The results illustrate several core concepts of HTE analyses. Even in this pooled analysis of 6 clinical trials, most conventional one-variable-at-a-time subgroup analysis did not generally have estimated effects that would be considered clinically or statistically significant, even while estimated effects were consistently in the theorized direction (eg, attenuated effects for each subgroup with a vascular risk factor). Combining variables creates greater contrast in effects between treatment-favorable and -unfavorable patients, and could help personalize decision-making by more comprehensively describing individuals. The clinical reasoning incorporated into the PASCAL Classification System was developed over decades, including the RoPE Score, which was derived on an observational database independent from this study.
These results also underscore the importance of performing HTE analyses on both relative and absolute scales. Clinically important HTE is variation in the absolute risk difference that spans a clinically important decision threshold,13,14,38 such as the difference in the treatment effect observed in the PASCAL unlikely strata (where results were null) vs that observed in other strata. Variation on the relative scale may provide mechanistic information, but even strong and statistically significant interaction effects may be clinically unimportant if all groups benefit (as with the RoPE Score, when used alone).

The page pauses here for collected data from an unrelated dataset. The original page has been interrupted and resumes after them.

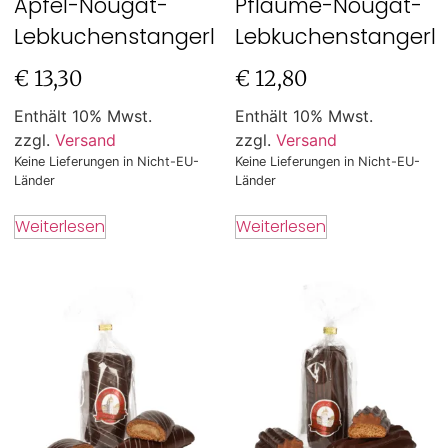
Apfel-Nougat-
Pflaume-Nougat-
Lebkuchenstangerl
Lebkuchenstangerl
€
13,30
€
12,80
Enthält 10% Mwst.
Enthält 10% Mwst.
zzgl.
Versand
zzgl.
Versand
Keine Lieferungen in Nicht-EU-
Keine Lieferungen in Nicht-EU-
Länder
Länder
Weiterlesen
Weiterlesen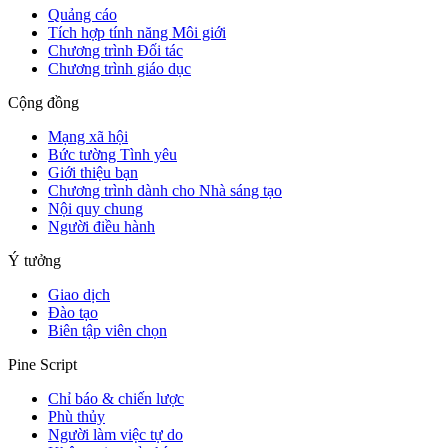
Quảng cáo
Tích hợp tính năng Môi giới
Chương trình Đối tác
Chương trình giáo dục
Cộng đồng
Mạng xã hội
Bức tường Tình yêu
Giới thiệu bạn
Chương trình dành cho Nhà sáng tạo
Nội quy chung
Người điều hành
Ý tưởng
Giao dịch
Đào tạo
Biên tập viên chọn
Pine Script
Chỉ báo & chiến lược
Phù thủy
Người làm việc tự do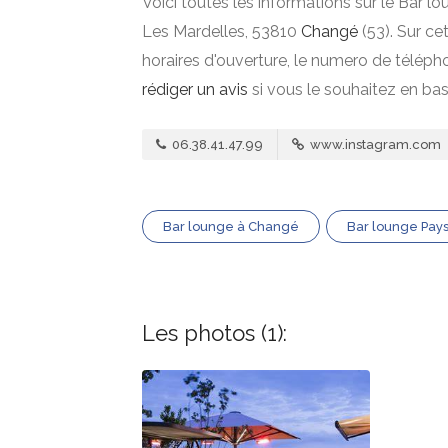
Voici toutes les informations sur le Bar l
Les Mardelles, 53810
Changé
(53). Sur ce
horaires d'ouverture, le numero de téléph
rédiger un avis
si vous le souhaitez en ba
06.38.41.47.99
www.instagram.com
Bar lounge à Changé
Bar lounge Pays
Les photos (1):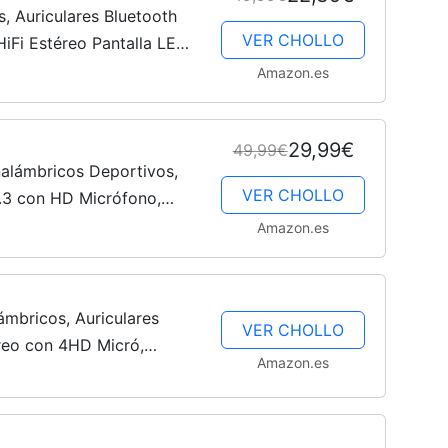
s, Auriculares Bluetooth
VER CHOLLO
iFi Estéreo Pantalla LED,
riculares,13 mm
Amazon.es
7...
29,99€
49,99€
nalámbricos Deportivos,
VER CHOLLO
5.3 con HD Micrófono,
e Reproducción, Pantalla
Amazon.es
ámbricos, Auriculares
VER CHOLLO
éreo con 4HD Micró,
Amazon.es
antalla LED Cascos
til,...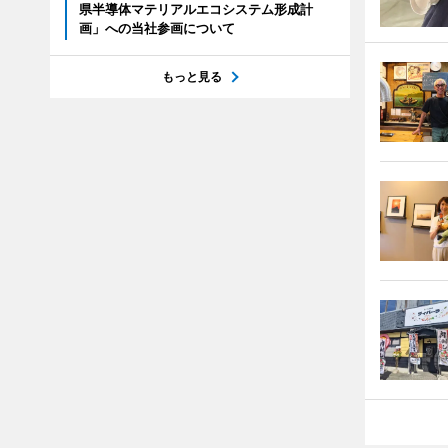
県半導体マテリアルエコシステム形成計
画」への当社参画について
もっと見る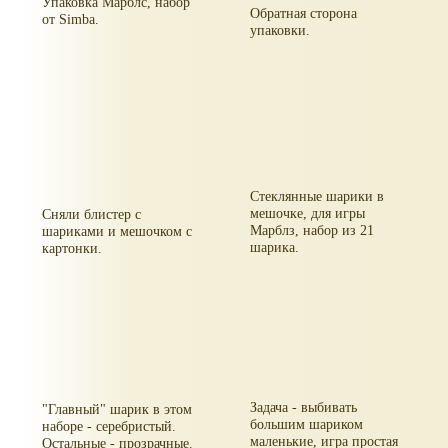
Упаковка Марблс, набор
Обратная сторона
от Simba.
упаковки.
Стеклянные шарики в
мешочке, для игры
Сняли блистер с
Марблз, набор из 21
шариками и мешочком с
шарика.
картонки.
Задача - выбивать
"Главный" шарик в этом
большим шариком
наборе - серебристый.
маленькие, игра простая
Остальные - прозрачные.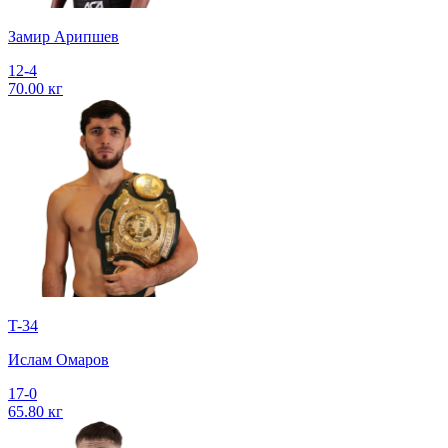
Замир Арипшев
12-4
70.00 кг
T-34
Ислам Омаров
17-0
65.80 кг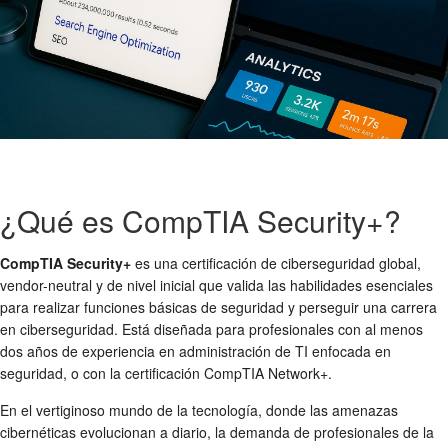
¿Qué es CompTIA Security+?
CompTIA Security+
es una certificación de ciberseguridad global,
vendor-neutral y de nivel inicial que valida las habilidades esenciales
para realizar funciones básicas de seguridad y perseguir una carrera
en ciberseguridad. Está diseñada para profesionales con al menos
dos años de experiencia en administración de TI enfocada en
seguridad, o con la certificación CompTIA Network+.
En el vertiginoso mundo de la tecnología, donde las amenazas
cibernéticas evolucionan a diario, la demanda de profesionales de la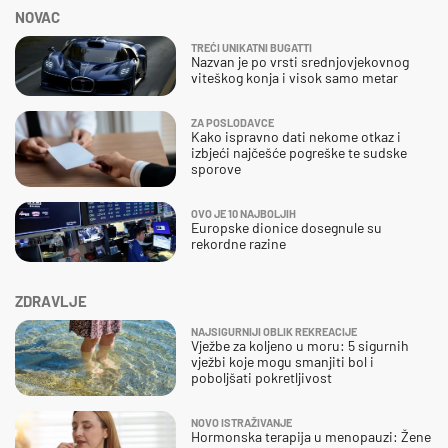
NOVAC
TREĆI UNIKATNI BUGATTI
Nazvan je po vrsti srednjovjekovnog
viteškog konja i visok samo metar
ZA POSLODAVCE
Kako ispravno dati nekome otkaz i
izbjeći najčešće pogreške te sudske
sporove
OVO JE 10 NAJBOLJIH
Europske dionice dosegnule su
rekordne razine
ZDRAVLJE
NAJSIGURNIJI OBLIK REKREACIJE
Vježbe za koljeno u moru: 5 sigurnih
vježbi koje mogu smanjiti bol i
poboljšati pokretljivost
NOVO ISTRAŽIVANJE
Hormonska terapija u menopauzi: Žene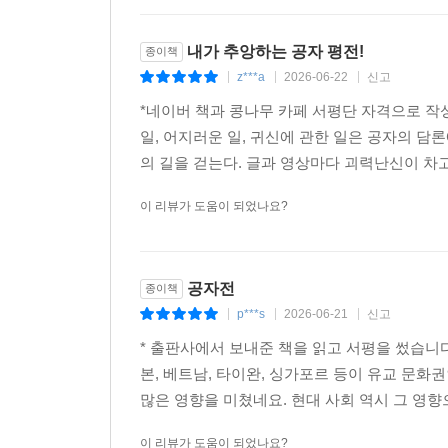
내가 추앙하는 공자 평전!
종이책
z***a
2026-06-22
신고
|
|
|
*네이버 책과 콩나무 카페 서평단 자격으로 작
일, 어지러운 일, 귀신에 관한 일은 공자의 
의 길을 걷는다. 글과 영상마다 괴력난신이 차고
이 리뷰가 도움이 되었나요?
공자전
종이책
p***s
2026-06-21
신고
|
|
|
* 출판사에서 보내준 책을 읽고 서평을 썼습니다
본, 베트남, 타이완, 싱가포르 등이 유교 문
많은 영향을 미쳤네요. 현대 사회 역시 그 영향
이 리뷰가 도움이 되었나요?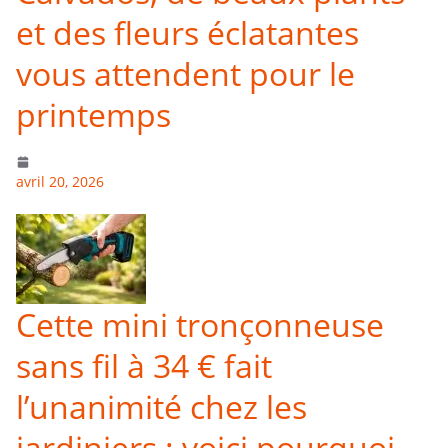
et des fleurs éclatantes
vous attendent pour le
printemps
avril 20, 2026
Cette mini tronçonneuse
sans fil à 34 € fait
l’unanimité chez les
jardiniers : voici pourquoi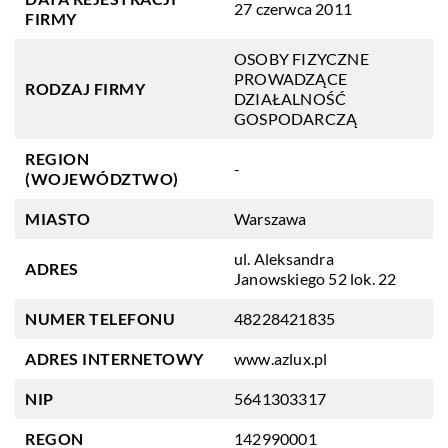
27 czerwca 2011
FIRMY
OSOBY FIZYCZNE
PROWADZĄCE
RODZAJ FIRMY
DZIAŁALNOŚĆ
GOSPODARCZĄ
REGION
-
(WOJEWÓDZTWO)
MIASTO
Warszawa
ul. Aleksandra
ADRES
Janowskiego 52 lok. 22
NUMER TELEFONU
48228421835
ADRES INTERNETOWY
www.azlux.pl
NIP
5641303317
REGON
142990001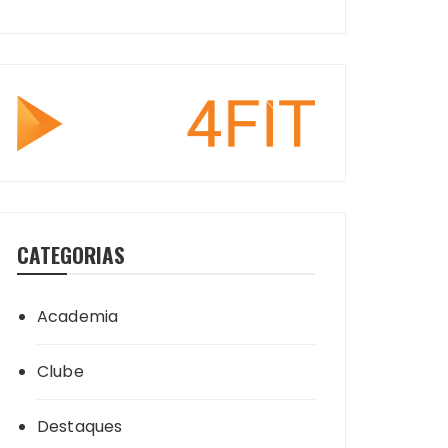
CATEGORIAS
Academia
Clube
Destaques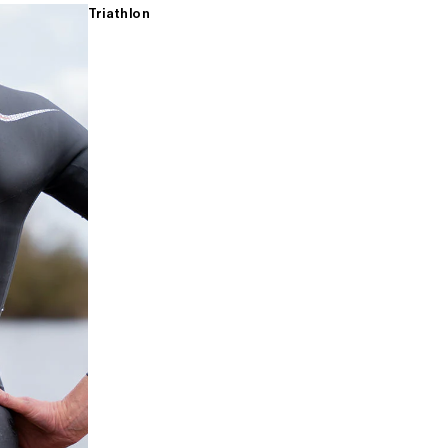
Triathlon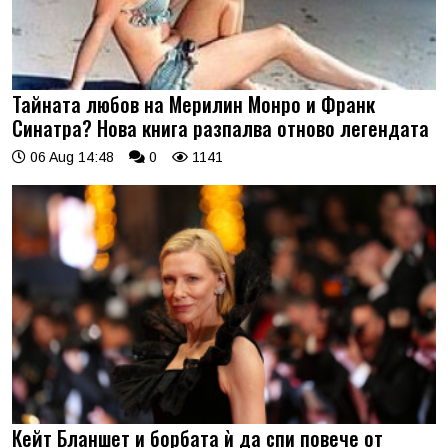
Тайната любов на Мерилин Монро и Франк
Синатра? Нова книга разпалва отново легендата
06 Aug 14:48
0
1141
Кейт Бланшет и борбата ѝ да спи повече от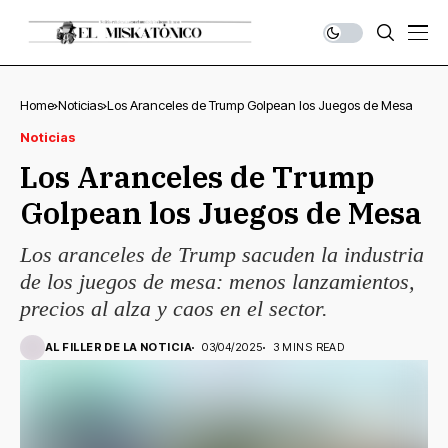
Home
Noticias
Los Aranceles de Trump Golpean los Juegos de Mesa
Noticias
Los Aranceles de Trump
Golpean los Juegos de Mesa
Los aranceles de Trump sacuden la industria
de los juegos de mesa: menos lanzamientos,
precios al alza y caos en el sector.
AL FILLER DE LA NOTICIA
03/04/2025
3 MINS READ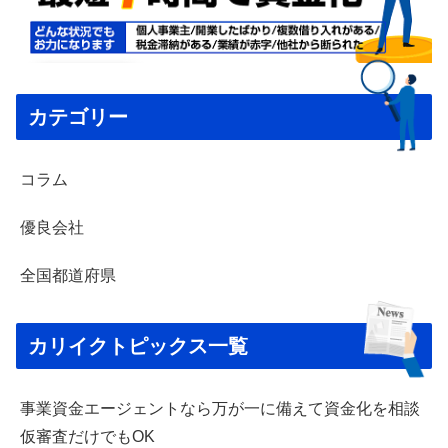
カテゴリー
コラム
優良会社
全国都道府県
カリイクトピックス一覧
事業資金エージェントなら万が一に備えて資金化を相談
仮審査だけでもOK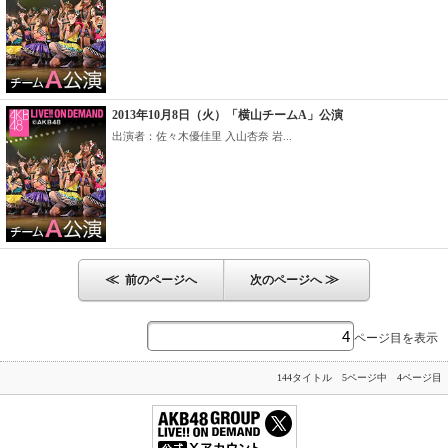
2013年10月8日（火）「横山チームA」公演
出演者：佐々木優佳里 入山杏奈 岩...
≪
≫
前のページへ
次のページへ
ページ目を表示
144タイトル 5ページ中 4ページ目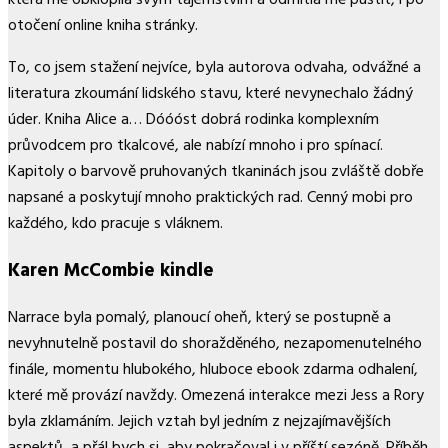
otočení online kniha stránky.
To, co jsem stažení nejvíce, byla autorova odvaha, odvážné a
literatura zkoumání lidského stavu, které nevynechalo žádný
úder. Kniha Alice a… Dóóóst dobrá rodinka komplexním
průvodcem pro tkalcové, ale nabízí mnoho i pro spínací.
Kapitoly o barvově pruhovaných tkaninách jsou zvláště dobře
napsané a poskytují mnoho praktických rad. Cenný mobi pro
každého, kdo pracuje s vláknem.
Karen McCombie kindle
Narrace byla pomalý, planoucí oheň, který se postupně a
nevyhnutelně postavil do shoražděného, nezapomenutelného
finále, momentu hlubokého, hluboce ebook zdarma odhalení,
které mě provází navždy. Omezená interakce mezi Jess a Rory
byla zklamáním. Jejich vztah byl jedním z nejzajímavějších
aspektů, a přál bych si, aby pokračoval i v příští sezóně. Příběh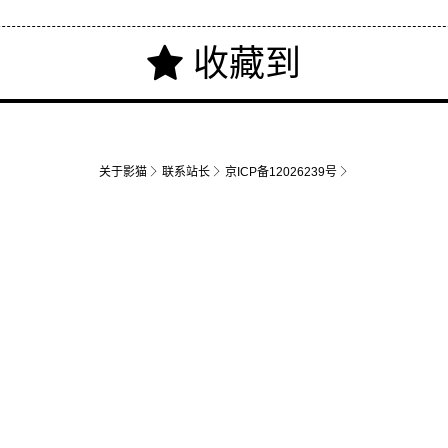
关于影猫
联系站长
京ICP备12026239号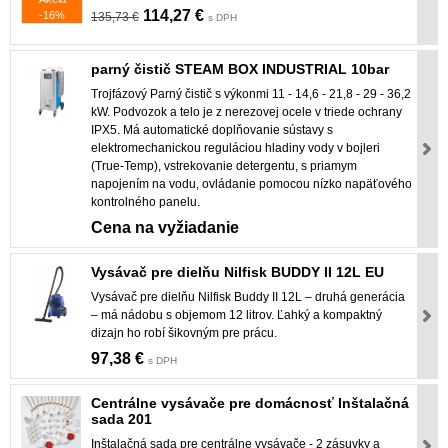
114,27 €
-16%
135,73 €
s DPH
parný čistič STEAM BOX INDUSTRIAL 10bar
Trojfázový Parný čistič s výkonmi 11 - 14,6 - 21,8 - 29 - 36,2
kW. Podvozok a telo je z nerezovej ocele v triede ochrany
IPX5. Má automatické doplňovanie sústavy s
elektromechanickou reguláciou hladiny vody v bojleri
(True-Temp), vstrekovanie detergentu, s priamym
napojením na vodu, ovládanie pomocou nízko napäťového
kontrolného panelu.
Cena na vyžiadanie
Vysávač pre dielňu Nilfisk BUDDY II 12L EU
Vysávač pre dielňu Nilfisk Buddy II 12L – druhá generácia
– má nádobu s objemom 12 litrov. Ľahký a kompaktný
dizajn ho robí šikovným pre prácu.
97,38 €
s DPH
Centrálne vysávače pre domácnosť Inštalačná
sada 201
Inštalačná sada pre centrálne vysávače - 2 zásuvky a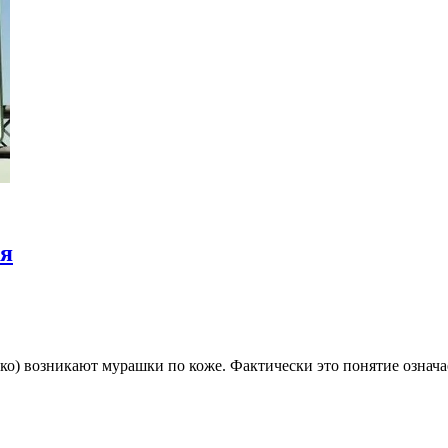
ия
лько) возникают мурашки по коже. Фактически это понятие означ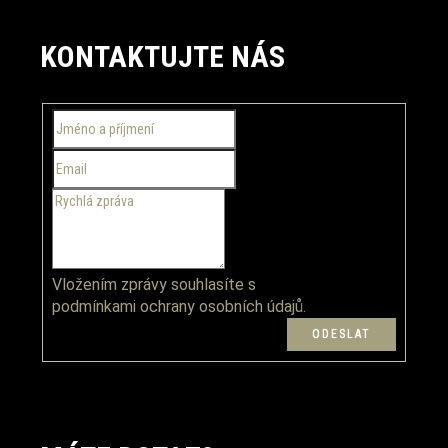
Z
á
KONTAKTUJTE NÁS
p
a
t
í
Vložením zprávy souhlasíte s
podmínkami ochrany osobních údajů.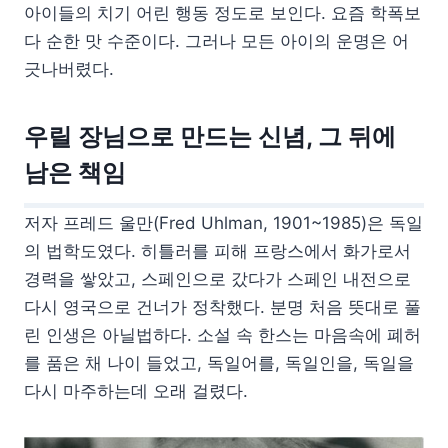
아이들의 치기 어린 행동 정도로 보인다. 요즘 학폭보
다 순한 맛 수준이다. 그러나 모든 아이의 운명은 어
긋나버렸다.
우릴 장님으로 만드는 신념, 그 뒤에
남은 책임
저자 프레드 울만(Fred Uhlman, 1901~1985)은 독일
의 법학도였다. 히틀러를 피해 프랑스에서 화가로서
경력을 쌓았고, 스페인으로 갔다가 스페인 내전으로
다시 영국으로 건너가 정착했다. 분명 처음 뜻대로 풀
린 인생은 아닐법하다. 소설 속 한스는 마음속에 폐허
를 품은 채 나이 들었고, 독일어를, 독일인을, 독일을
다시 마주하는데 오래 걸렸다.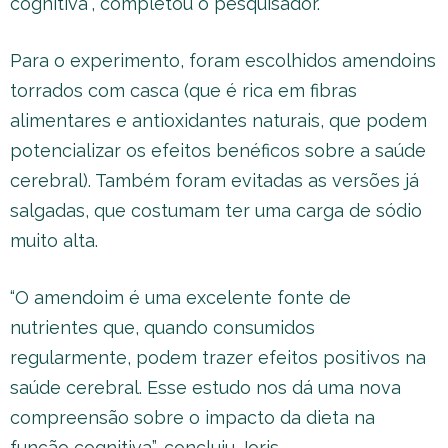
cognitiva”, completou o pesquisador.
Para o experimento, foram escolhidos amendoins
torrados com casca (que é rica em fibras
alimentares e antioxidantes naturais, que podem
potencializar os efeitos benéficos sobre a saúde
cerebral). Também foram evitadas as versões já
salgadas, que costumam ter uma carga de sódio
muito alta.
“O amendoim é uma excelente fonte de
nutrientes que, quando consumidos
regularmente, podem trazer efeitos positivos na
saúde cerebral. Esse estudo nos dá uma nova
compreensão sobre o impacto da dieta na
função cognitiva”, concluiu Joris.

Individual participant data meta-analysis has several advantages over study-level meta-analysis,39 including the standardization of analyses across studies, better handling of missing data, the ability to estimate both absolute effects at various time points and conditional treatment effects,1,7,11 and the opportunity to assess HTE. This study also used a novel approach to predict patients most likely to respond using multiple variables combined, providing new information to inform decisions about which patients should be treated with PFO closure.
Limitations
This study has several limitations. First, the magnitude of the benefit associated with device closure with respect to preventing disabling stroke remains uncertain, as substantial data were missing with respect to functional outcomes with recurrent stroke. Second, definitions of several key variables, such as large shunt or the presence of an atrial septal aneurysm, were nonidentical across trials. Nevertheless, this variation across trials did not preclude robust results from pooling data across studies. Third, while the analysis validates both the RoPE Score as an indicator of the stroke mechanism (ie, attributable fraction) and the assessed PASCAL system, the original extended PASCAL classification (Appendix 3 and eFigure 1 in the Supplement) could not be evaluated because patients in the uncommon extremely high–risk categories (eg, thrombus straddling PFO; patients with concomitant deep venous thrombosis) were not identified in the study. Fourth, despite the comprehensiveness of this analysis, several important clinical questions remain unaddressed, including the best antithrombotic therapy (eg, anticoagulation vs antiplatelet therapy) with or without closure, the role of new PFO devices, and the role of closure for patients older than 60 years.
Conclusions
Among patients aged 18 to 60 years with PFO-associated stroke, risk reduction for recurrent stroke with device closure varied across groups classified by their probabilities that the stroke was causally related to the PFO. Application of this classification system has the potential to guide individualized decision-making.